Can A Police Officer Write A Ticket If He Did Not See The Incident?

Can A Police Officer Write A Ticket If He Did Not See The Incident?

It happens more often than you think. If it has not happened to you, you probably know someone who it has happened to:

Monique works in Hastings-on-the-Hudson, New York. After a long day at work, she is driving home to Mt. Vernon, NY. Monique is a good driver and has never received a traffic ticket. Driving south on the Saw Mill River Parkway, Monique quickly checks her rearview mirror. Her eyes dart back to the parkway just in time to see the Honda Civic in front of her at a dead stop. Unable to stop in time, she barrels into the rear of the Honda with a deafening “BANG!” After the initial shock of the collision she looks for the other driver and his passengers. Thankfully neither she nor the driver or passengers in the Honda are seriously injured. The Yonkers police are called and the officer issues Monique a traffic ticket for following too closely (VTL § 1129-a). Not fair! The officer was not there when the accident happened. Can he issue Monique a ticket for a traffic infraction he did not witness?

These are excellent questions and why you should consult a knowledgeable traffic ticket lawyer if you received a traffic violation from a police officer who did not witness the alleged incident.
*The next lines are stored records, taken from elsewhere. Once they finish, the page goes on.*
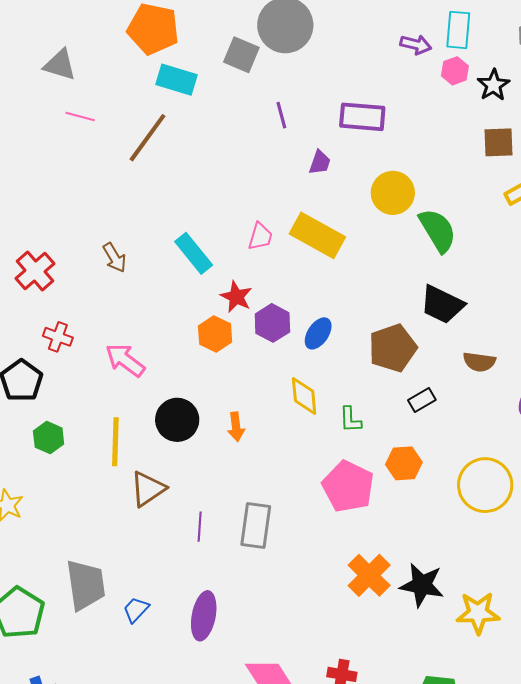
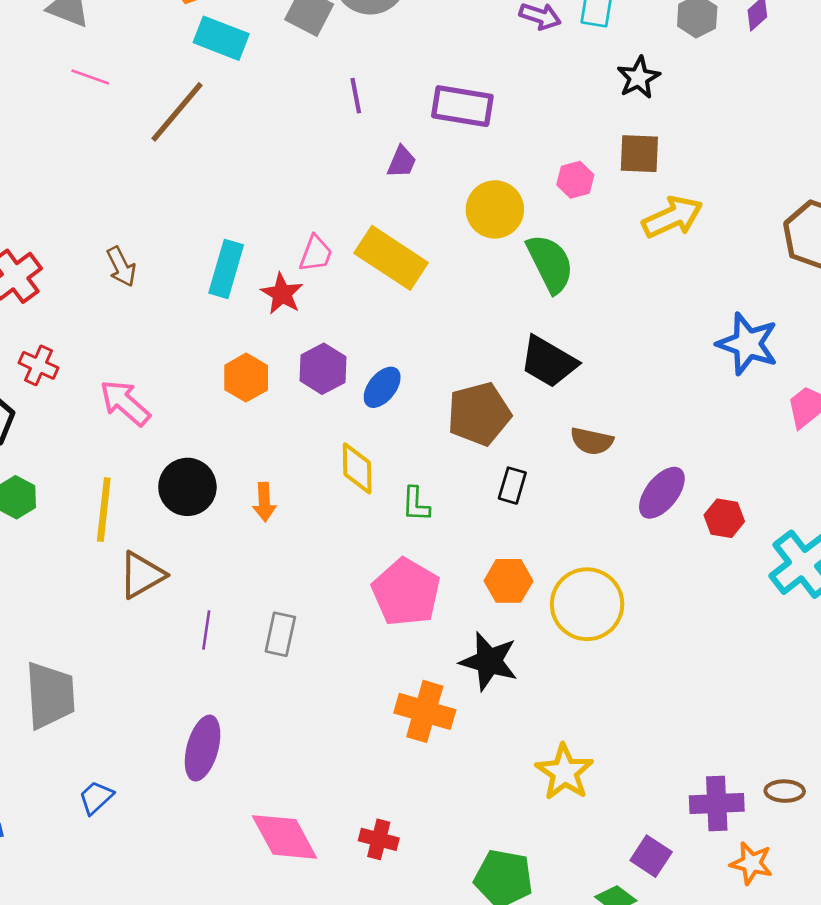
pink hexagon: (455, 71) -> (575, 180), moved
cyan rectangle: (194, 253) -> (226, 269), turned 51
red star: (236, 297) -> (282, 294), moved
black rectangle: (422, 400) -> (512, 486), turned -48
orange hexagon: (404, 463) -> (508, 581), moved
gray rectangle: (256, 525) -> (280, 634), size x0.7
orange cross: (369, 575) -> (425, 711), turned -33
black star: (422, 585) -> (489, 661), moved
blue trapezoid: (136, 610) -> (96, 798), moved
yellow star: (478, 613) -> (565, 772), turned 30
At The Claro Law Firm, we will fight your ticket and fill you in on your rights, which can be the difference of having your ticket dismissed or accruing points to your driving history. The traffic ticket attorneys at The Claro Law Firm know what law firms who do not concentrate in traffic law do not know: a police officer cannot write a motorist a traffic ticket for a violation that was committed outside his presence. The law says that in order for an officer to have authority to issue a motorist a traffic ticket, the violation must have been committed in the officer’s presence. Even so, police officers often write tickets for following too closely or for an unsafe lane change (VTL § 1128-a) after they are called to the scene of an accident. However, if the offense you are charge with was not committed in the police officer’s presence, this can be a basis for having your traffic ticket dismissed. The questions, however, remains: “Is this the best way to handle my ticket?”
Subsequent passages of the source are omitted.